自分自身含め人は誰しもが長い人生の中過ちを犯し、時としては過ちを受けるのではないか。
その時に大切なのは赦しを受け入れる、受け入れてもらう事だとこの作品で実感させられる。
もちろんその赦しを与える、与えてもらう中には愛がないとダメだ。
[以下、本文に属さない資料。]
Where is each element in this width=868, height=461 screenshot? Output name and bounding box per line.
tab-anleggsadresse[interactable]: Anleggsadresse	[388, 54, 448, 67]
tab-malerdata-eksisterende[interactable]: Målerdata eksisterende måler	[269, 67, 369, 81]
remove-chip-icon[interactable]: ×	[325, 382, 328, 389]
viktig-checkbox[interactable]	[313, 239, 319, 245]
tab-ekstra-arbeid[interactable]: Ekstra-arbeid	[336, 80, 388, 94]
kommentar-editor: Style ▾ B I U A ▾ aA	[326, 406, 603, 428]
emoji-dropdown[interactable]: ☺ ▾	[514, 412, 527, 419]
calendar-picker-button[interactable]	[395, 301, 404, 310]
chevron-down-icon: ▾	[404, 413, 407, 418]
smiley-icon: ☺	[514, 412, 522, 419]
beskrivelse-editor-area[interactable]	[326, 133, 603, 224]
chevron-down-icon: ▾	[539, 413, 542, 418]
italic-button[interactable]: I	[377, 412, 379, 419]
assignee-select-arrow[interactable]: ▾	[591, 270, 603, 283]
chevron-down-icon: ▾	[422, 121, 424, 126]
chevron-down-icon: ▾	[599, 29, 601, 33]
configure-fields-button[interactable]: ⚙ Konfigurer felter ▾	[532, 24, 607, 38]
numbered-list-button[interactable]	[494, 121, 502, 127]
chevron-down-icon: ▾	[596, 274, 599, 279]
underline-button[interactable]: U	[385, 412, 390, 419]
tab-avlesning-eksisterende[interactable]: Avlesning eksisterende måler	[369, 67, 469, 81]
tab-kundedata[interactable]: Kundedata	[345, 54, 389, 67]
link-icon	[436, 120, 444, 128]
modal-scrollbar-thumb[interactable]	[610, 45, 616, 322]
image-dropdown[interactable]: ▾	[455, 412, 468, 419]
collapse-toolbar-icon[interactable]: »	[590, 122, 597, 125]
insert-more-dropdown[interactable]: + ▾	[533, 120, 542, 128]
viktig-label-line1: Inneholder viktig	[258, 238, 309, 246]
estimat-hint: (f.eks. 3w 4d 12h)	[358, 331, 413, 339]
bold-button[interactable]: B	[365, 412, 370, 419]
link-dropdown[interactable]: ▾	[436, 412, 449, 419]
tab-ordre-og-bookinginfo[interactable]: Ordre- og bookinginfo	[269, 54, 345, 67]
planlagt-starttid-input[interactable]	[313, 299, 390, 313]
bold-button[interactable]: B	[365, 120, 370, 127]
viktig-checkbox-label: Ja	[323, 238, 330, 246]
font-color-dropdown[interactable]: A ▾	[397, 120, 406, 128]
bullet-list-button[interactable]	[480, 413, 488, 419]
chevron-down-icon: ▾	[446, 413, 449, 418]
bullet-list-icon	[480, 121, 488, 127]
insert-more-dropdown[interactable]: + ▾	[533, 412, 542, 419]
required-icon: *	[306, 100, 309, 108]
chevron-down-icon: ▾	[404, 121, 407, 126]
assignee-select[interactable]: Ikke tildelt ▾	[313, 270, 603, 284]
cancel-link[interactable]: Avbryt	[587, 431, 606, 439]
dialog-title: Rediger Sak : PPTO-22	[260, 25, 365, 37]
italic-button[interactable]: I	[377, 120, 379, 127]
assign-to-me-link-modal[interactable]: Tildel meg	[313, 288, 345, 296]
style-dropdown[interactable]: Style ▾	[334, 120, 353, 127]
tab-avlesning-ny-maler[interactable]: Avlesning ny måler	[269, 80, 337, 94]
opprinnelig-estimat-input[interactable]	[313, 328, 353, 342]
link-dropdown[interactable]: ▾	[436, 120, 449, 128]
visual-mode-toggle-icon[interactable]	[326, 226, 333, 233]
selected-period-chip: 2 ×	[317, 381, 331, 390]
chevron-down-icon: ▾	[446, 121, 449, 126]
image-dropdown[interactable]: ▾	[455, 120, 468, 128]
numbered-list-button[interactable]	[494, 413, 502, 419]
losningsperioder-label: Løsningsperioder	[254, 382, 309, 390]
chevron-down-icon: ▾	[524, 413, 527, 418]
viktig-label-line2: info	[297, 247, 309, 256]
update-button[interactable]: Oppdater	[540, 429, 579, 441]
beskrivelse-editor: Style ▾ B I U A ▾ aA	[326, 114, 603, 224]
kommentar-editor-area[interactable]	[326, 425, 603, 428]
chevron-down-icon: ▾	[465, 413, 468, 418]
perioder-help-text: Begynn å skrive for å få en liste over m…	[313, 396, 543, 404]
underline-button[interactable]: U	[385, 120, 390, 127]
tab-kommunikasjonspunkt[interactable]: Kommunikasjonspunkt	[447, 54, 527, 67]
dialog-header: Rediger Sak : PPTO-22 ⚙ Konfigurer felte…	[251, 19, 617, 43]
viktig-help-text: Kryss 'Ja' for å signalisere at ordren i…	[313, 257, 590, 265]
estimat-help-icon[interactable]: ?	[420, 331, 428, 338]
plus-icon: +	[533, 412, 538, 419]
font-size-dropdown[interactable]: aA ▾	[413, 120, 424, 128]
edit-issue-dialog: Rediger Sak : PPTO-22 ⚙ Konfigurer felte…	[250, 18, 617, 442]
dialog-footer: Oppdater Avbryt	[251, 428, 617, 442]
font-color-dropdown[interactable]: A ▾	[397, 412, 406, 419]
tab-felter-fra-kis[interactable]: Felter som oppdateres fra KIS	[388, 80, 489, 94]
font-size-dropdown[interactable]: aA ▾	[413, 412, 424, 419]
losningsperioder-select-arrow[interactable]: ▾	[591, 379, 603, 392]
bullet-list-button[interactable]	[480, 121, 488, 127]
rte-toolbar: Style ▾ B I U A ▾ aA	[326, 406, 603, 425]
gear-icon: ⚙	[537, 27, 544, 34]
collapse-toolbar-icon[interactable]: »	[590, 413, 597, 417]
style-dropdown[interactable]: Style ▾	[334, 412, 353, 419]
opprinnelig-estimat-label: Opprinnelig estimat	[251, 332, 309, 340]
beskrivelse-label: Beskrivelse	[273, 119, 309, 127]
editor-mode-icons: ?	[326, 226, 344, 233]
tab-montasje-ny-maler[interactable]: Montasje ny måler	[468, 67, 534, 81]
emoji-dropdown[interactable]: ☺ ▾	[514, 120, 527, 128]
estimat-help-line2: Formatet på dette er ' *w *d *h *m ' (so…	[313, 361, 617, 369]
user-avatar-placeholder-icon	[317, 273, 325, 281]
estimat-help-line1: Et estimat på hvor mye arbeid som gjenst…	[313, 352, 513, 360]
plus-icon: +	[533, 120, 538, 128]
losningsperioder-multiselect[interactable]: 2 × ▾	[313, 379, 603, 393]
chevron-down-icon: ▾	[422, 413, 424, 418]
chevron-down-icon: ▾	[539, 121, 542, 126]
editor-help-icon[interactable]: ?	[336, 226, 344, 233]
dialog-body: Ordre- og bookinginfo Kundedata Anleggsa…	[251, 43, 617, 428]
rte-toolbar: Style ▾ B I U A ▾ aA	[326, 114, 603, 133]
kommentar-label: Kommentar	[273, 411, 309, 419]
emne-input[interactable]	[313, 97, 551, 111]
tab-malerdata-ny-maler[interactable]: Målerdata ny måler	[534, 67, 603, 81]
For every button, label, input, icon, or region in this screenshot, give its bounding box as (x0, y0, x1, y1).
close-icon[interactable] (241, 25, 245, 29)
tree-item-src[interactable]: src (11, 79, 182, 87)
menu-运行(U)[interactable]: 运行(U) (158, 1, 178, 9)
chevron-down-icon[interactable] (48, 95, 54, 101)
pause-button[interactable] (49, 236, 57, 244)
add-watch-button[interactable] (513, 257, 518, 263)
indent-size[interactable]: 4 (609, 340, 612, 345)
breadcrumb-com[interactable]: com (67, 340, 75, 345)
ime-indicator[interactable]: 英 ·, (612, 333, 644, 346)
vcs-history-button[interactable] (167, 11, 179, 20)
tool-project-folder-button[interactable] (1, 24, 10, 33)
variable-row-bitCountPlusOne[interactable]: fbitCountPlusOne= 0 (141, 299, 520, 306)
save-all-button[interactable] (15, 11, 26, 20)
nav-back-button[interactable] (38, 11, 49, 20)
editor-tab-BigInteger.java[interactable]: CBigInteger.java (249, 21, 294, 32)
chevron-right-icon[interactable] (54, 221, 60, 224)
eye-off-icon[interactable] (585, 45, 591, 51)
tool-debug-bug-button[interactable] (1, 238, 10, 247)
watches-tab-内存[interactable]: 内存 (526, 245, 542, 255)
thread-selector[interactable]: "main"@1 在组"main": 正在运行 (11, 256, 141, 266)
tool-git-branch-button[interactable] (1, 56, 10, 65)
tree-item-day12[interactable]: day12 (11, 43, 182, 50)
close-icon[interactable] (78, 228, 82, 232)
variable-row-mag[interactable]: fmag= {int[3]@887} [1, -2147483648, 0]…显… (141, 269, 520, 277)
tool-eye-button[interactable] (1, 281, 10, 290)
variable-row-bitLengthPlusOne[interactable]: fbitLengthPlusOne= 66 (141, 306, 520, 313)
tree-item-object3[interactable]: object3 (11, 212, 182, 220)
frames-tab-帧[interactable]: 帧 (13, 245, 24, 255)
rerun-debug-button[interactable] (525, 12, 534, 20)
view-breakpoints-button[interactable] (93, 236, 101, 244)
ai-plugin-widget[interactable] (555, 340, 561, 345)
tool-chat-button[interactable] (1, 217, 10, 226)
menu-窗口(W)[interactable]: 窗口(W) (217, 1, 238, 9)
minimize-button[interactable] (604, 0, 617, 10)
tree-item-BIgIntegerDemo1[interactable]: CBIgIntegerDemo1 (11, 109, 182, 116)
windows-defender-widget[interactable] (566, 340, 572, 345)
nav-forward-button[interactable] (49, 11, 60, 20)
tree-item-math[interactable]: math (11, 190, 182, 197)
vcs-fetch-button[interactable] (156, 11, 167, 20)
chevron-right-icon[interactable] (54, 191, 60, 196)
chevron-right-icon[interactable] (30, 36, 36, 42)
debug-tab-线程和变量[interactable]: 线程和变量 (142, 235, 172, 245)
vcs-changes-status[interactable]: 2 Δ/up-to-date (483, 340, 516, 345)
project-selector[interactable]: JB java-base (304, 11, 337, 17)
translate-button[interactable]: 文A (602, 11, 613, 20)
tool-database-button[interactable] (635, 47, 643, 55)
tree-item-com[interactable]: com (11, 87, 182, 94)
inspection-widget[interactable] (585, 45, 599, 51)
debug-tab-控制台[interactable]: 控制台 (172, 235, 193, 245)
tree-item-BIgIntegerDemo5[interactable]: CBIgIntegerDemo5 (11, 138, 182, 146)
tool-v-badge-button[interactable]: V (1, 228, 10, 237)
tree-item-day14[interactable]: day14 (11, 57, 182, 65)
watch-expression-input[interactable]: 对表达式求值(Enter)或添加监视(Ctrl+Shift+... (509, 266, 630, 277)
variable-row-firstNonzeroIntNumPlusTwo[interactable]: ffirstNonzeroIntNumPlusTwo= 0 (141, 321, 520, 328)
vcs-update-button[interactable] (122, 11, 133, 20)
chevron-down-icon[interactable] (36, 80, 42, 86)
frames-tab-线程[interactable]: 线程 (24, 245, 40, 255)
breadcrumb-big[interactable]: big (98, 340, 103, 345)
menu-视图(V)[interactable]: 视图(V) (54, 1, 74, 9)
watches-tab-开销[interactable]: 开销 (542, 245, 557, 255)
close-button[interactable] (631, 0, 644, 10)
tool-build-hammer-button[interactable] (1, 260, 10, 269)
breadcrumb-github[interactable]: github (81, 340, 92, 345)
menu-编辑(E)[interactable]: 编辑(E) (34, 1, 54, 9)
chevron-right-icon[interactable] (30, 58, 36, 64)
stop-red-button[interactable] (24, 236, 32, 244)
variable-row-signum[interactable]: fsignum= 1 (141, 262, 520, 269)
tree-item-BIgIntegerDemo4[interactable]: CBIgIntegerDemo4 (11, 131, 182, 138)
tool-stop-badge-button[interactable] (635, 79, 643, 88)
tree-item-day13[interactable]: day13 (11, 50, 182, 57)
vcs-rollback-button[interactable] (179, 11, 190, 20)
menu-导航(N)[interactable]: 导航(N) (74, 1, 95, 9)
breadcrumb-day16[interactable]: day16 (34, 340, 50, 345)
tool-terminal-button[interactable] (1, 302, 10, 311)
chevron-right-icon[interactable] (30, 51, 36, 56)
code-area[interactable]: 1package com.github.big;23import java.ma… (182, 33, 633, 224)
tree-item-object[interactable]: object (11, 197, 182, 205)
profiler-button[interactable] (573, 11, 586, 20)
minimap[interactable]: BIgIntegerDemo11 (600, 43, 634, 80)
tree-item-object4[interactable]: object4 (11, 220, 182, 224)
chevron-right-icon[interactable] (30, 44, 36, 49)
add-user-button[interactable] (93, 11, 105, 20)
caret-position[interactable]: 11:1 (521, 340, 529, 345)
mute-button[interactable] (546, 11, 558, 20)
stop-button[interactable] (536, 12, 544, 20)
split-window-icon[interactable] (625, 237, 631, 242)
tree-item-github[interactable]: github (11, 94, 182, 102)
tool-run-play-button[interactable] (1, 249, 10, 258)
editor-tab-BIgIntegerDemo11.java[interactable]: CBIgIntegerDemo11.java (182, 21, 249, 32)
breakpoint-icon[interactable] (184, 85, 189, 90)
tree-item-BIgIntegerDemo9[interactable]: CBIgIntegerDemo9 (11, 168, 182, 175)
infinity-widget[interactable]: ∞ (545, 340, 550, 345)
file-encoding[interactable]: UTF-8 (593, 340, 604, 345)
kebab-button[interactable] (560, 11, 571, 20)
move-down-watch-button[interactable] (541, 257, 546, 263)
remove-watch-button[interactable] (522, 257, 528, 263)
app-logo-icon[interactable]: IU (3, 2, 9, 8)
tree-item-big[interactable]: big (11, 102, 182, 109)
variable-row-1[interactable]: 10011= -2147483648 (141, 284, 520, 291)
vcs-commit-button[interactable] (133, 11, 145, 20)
そこに愛があるから赦しを与え、与えられ次のステップに進めるわけだ。
この作品では15年前に娘を捨てるように逃げた父トーマスとその娘のハナーの関係をいわゆる「赦し」の関係としてストーリーは進む。
赦しが与えられるまでもちろんスムーズにはいかないものだが、クロスカントリーいわゆるマラソンといった人生に比喩しやすいスポーツと重ね合わせてストーリーは進む為とても見やすい。
主人公のジョンも不景気から自分の生活がうまくいかずいわゆる気持ちが下降気味であるが、そんな状況、運命を赦し受け入れることで前に進んでいく。
赦すという言葉、行為を決して簡単に語るつもりはないが、赦すという行為は非常に勇気がいる事ではある。
ましては自分が被害にああいその加害者を赦すという事はとても勇気がいる決断である。
ただこの作品を見て改めて思うのは赦すということは相手に豊かさを与えるものではなく、自分の今後の人生の豊かさに繋がるということでもある。
この作品でいえば捨てれたハナーが父を赦す事で、寂しやさ孤独さといった枷から解放されるのである。
その枷から解放された時、人は今までとは違う新しい価値観や視野から物事を見る事ができるようになり豊かな人生へのきっかけに繋がるように思えた。
もちろん何でもかんでも赦す事が自分の豊かさとして返ってくるわけではない。
上でも書いた通りそこには強い愛や信頼があって初めて意味をなすと思う。
非常に美しい作品を見る事ができ、心が豊かな気持ちになり劇場を後にする事ができた。